» Saved data entries:
—————

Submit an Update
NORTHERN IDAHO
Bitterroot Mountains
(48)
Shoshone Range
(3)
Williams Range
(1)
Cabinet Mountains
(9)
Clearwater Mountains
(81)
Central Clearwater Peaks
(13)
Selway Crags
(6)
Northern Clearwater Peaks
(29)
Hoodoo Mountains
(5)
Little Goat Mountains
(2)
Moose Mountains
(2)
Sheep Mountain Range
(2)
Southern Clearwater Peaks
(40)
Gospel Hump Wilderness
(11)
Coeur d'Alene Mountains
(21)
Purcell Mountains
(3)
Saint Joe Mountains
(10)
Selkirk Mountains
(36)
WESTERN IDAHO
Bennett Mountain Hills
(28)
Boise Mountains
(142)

—————

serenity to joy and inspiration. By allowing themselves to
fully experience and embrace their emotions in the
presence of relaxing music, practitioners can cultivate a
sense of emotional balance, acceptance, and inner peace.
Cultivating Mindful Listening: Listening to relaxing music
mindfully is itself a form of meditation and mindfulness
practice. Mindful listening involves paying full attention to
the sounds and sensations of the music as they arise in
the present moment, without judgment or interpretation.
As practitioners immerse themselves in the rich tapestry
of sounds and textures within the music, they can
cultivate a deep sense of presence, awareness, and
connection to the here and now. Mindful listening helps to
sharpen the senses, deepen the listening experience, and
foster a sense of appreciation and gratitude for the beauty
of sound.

—————

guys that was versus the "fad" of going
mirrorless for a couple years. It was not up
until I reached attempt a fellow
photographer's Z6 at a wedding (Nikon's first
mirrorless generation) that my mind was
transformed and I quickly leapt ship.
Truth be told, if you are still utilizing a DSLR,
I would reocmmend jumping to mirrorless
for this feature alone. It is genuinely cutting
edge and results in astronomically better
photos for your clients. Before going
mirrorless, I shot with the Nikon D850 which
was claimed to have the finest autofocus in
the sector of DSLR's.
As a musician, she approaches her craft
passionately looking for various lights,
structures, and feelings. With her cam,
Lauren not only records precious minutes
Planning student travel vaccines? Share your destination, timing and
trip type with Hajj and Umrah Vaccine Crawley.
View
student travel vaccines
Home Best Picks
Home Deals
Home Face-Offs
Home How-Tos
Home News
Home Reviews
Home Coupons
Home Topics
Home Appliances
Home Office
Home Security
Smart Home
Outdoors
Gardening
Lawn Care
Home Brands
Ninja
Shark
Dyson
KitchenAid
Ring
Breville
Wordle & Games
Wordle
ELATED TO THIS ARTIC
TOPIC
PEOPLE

—————

» Exercise directions: The lines to extract from the data above begin with the line containing "edge and results in astronomically better" and end with the line containing "Lauren not only records precious minutes". Extract them exactly, including both.

» Written answer:
edge and results in astronomically better
photos for your clients. Before going
mirrorless, I shot with the Nikon D850 which
was claimed to have the finest autofocus in
the sector of DSLR's.
As a musician, she approaches her craft
passionately looking for various lights,
structures, and feelings. With her cam,
Lauren not only records precious minutes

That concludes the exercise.